We probably need to have a discussion on the bug tracker about pros/cons of YARP and lrama Universal Parser.
First of all, I think @yui-knk (Kaneko Yuichiro) should show the status of Universal Parser and how it improves over YARP, otherwise it seems to purposefully ignore a much more advanced and established project (YARP).
Updated by jeremyevans0 (Jeremy Evans) over 1 year ago
Eregon (Benoit Daloze) wrote in #note-2:
First of all, I think @yui-knk (Kaneko Yuichiro) should show the status of Universal Parser and how it improves over YARP, otherwise it seems to purposefully ignore a much more advanced and established project (YARP).
As Universal Parser is based on lrama, and my understanding is lrama is 100% compatible and YARP is not yet 100% compatible (though it is getting close), that seems like it could be a major advantage for Universal Parser.
Both @yui-knk (Kaneko Yuichiro) and the YARP team are doing great work on a project of great difficulty (parsing Ruby). Let's try to use more cooperative and less antagonistic and prejudicial language when discussing this issue.
Updated by hsbt (Hiroshi SHIBATA) over 1 year ago
Release it as gem (ruby/universal_parser)
I'll support it. Please ping me when you need to create new repository under the ruby organization.
Updated by matz (Yukihiro Matsumoto) over 1 year ago
I agree API-wise, YARP is better, and already used from various tools, including TruffleRuby. On the other hand, Lrama is 100% compatible to the current parser (by definition).
As long as kaneko-san (@yui-knk (Kaneko Yuichiro)) is willing to try, I'd like to allow him to experiment. Of course, we should keep compatibility during the experiment.

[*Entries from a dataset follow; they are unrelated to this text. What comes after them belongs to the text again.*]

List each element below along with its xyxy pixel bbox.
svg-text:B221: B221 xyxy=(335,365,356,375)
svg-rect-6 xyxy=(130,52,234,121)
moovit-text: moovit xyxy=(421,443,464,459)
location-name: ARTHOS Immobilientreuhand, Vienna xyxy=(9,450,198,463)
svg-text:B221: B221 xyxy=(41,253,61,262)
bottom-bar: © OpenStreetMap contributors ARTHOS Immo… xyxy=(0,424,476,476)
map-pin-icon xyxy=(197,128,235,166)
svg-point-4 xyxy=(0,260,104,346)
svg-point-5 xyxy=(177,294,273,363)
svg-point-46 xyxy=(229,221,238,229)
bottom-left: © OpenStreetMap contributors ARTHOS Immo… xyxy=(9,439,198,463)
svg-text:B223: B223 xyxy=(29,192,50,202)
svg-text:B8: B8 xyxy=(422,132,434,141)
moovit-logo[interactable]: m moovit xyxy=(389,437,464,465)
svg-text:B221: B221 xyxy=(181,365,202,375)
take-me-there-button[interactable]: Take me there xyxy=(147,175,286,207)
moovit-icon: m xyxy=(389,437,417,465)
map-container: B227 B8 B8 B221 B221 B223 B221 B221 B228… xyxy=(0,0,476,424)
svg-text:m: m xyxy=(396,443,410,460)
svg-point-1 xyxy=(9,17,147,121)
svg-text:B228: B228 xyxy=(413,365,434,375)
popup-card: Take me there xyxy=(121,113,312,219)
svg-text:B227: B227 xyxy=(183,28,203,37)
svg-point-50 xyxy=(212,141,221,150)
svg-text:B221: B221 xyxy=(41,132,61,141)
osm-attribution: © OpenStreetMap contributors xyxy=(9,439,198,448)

In any case, the final API part (including AST) should be taken from YARP (or at least compatible to YARP).
Matz.
Updated by yui-knk (Kaneko Yuichiro) over 1 year ago
- Status changed from Open to Closed
Applied in changeset git|b481b673d753339204290d7582dbb91a6e14447a.
[Feature #19719] Universal Parser
Introduce Universal Parser mode for the parser.

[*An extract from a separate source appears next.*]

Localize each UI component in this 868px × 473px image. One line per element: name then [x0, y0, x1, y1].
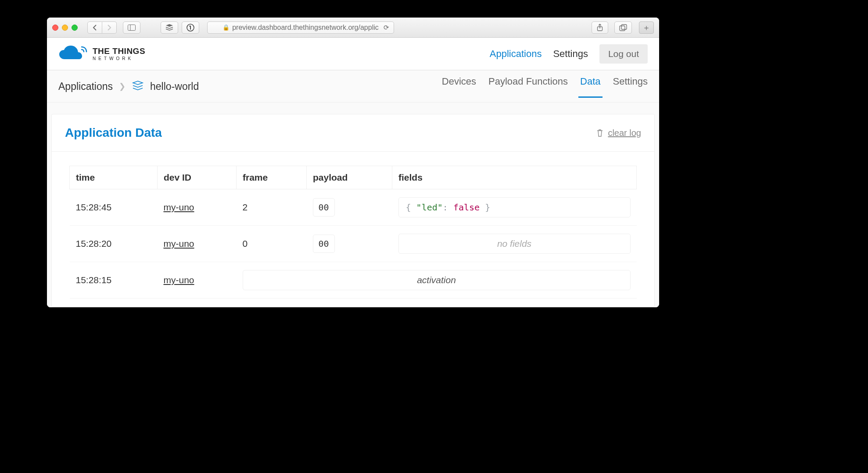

This commit includes these changes:
- Introduce
UNIVERSAL_PARSER
macro. All of CRuby related functions
are passed viastruct rb_parser_config_struct
when this macro is enabled. - Add CI task with 'cppflags=-DUNIVERSAL_PARSER' for ubuntu.

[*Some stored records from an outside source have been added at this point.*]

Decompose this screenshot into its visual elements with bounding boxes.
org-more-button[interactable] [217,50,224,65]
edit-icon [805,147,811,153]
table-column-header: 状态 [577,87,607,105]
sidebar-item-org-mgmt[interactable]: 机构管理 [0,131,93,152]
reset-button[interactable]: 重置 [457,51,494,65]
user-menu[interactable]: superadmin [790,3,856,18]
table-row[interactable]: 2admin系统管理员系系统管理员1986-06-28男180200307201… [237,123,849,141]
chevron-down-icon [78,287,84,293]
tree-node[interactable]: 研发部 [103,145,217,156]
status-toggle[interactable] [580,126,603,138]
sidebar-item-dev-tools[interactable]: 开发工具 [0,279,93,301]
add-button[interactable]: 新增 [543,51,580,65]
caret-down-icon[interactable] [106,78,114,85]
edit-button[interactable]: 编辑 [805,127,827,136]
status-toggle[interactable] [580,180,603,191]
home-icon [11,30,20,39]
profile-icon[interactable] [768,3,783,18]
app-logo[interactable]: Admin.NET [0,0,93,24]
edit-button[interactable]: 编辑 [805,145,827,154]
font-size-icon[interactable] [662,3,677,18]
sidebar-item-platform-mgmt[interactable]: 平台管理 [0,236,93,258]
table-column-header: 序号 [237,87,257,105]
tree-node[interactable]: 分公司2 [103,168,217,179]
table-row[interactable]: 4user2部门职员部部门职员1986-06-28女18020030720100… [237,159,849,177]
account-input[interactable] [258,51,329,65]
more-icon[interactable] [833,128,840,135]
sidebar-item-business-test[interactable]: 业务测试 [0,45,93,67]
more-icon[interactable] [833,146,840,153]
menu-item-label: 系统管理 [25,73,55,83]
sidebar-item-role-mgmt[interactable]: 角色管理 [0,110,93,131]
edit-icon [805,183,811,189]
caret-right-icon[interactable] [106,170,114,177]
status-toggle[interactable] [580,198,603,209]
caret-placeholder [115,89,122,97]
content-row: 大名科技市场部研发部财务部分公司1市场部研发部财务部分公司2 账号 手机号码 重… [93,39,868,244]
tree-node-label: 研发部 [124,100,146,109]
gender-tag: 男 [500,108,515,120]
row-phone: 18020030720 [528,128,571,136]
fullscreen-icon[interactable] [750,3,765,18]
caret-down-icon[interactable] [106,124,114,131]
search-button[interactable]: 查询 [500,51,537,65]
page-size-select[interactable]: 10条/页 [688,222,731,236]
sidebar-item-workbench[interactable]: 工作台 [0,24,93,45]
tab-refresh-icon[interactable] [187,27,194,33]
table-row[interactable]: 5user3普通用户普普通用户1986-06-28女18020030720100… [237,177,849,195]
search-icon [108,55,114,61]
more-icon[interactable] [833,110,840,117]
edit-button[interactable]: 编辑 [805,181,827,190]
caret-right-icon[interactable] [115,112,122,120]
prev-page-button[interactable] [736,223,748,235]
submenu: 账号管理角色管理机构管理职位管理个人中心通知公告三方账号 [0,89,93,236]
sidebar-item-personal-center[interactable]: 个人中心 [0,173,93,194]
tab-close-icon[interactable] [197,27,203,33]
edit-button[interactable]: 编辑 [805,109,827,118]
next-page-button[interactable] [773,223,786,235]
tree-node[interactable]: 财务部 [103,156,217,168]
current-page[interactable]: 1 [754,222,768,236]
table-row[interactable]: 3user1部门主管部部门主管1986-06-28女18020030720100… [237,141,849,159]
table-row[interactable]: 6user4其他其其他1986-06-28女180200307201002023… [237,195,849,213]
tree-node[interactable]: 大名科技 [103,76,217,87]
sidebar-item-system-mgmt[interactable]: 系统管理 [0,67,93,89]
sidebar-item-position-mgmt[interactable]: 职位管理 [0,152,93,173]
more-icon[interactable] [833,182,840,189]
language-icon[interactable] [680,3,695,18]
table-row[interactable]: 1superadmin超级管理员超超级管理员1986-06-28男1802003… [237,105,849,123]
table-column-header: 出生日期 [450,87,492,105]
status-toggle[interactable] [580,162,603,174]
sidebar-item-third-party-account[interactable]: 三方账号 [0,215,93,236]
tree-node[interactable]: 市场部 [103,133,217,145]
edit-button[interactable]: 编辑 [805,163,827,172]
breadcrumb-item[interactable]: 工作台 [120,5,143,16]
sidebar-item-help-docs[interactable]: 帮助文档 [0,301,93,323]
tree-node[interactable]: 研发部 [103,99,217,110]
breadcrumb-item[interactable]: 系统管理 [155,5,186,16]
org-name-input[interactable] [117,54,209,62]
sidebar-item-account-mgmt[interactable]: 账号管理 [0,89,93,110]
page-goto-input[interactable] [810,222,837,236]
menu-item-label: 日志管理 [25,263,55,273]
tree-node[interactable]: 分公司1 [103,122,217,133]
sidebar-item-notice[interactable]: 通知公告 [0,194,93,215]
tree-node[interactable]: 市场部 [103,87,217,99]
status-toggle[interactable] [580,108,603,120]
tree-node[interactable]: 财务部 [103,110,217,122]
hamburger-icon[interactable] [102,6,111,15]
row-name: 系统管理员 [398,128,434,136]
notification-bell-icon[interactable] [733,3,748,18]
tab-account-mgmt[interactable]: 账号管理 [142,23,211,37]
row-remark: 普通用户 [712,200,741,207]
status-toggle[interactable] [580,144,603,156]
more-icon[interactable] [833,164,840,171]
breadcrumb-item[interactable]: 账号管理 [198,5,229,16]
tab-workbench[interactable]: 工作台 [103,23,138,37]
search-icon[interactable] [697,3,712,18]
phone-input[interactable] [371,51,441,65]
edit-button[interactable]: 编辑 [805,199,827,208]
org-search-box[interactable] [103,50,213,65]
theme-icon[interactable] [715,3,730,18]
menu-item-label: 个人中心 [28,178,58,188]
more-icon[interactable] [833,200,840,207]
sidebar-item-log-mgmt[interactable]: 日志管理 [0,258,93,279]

Updated by Eregon (Benoit Daloze) over 1 year ago
IMO it's quite strange and not respectful of the Ruby development workflow to:
- create an issue about a big feature but discuss literally none of the details. Notably the background, design and release management sections are all completely unrelated, showing there are many holes in this issue description and maybe in the design of this feature.
- open this issue on the day of the meeting, at the last minute
- merge large code changes (+ 6607 lines) with 0 reviews, 0 comments, 0 design discussions
It feels like sneaking in changes to me.
Also while replacing bison and making the parser more independent of CRuby internals is useful, who is going to maintain all that extra code?
Right now I don't see anyone happy to maintain either of those, except Kaneko-san, which of course might not always be available to fix/evolve things.
Maintainability seems a crucial aspect that was not discussed at all here.
For instance, it seems pretty clear to me that Universal Parser wouldn't improve maintainability of the parser significantly (parse.y has many maintainability issues, I think this wouldn't solve most of them).
It would certainly be good if more committers and contributors would feel comfortable modifying the parser, right now it seems everyone avoids it as much as possible, and I don't see Universal Parser helping there.